━━━ GIVEN RECORDS

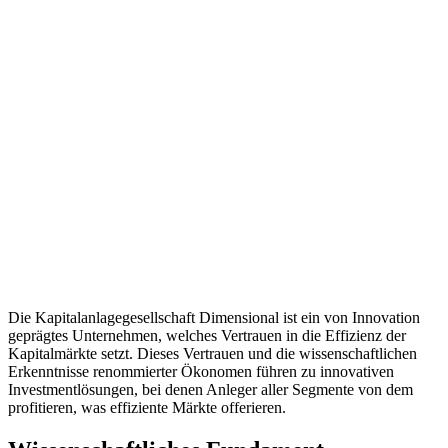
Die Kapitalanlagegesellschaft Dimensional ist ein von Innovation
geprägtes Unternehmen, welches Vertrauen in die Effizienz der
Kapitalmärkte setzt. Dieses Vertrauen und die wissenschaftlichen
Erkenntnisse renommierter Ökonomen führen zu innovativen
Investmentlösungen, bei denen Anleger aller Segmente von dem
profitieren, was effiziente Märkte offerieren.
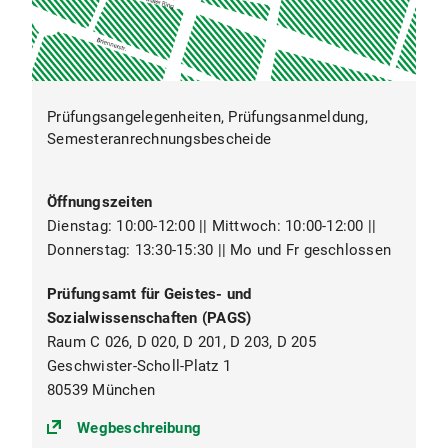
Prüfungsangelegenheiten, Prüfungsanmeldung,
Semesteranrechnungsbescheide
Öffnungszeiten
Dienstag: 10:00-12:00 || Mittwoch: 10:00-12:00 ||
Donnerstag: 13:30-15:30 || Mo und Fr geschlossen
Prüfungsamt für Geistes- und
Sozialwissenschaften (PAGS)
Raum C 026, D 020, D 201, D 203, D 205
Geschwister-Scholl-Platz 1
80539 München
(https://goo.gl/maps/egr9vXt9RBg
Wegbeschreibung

━━━━━━

Retype exactly the lines from the one containing "Geschwister-Scholl-Platz 1" through the end of the data. Add nothing.

• [REPLY]:
Geschwister-Scholl-Platz 1
80539 München
(https://goo.gl/maps/egr9vXt9RBg
Wegbeschreibung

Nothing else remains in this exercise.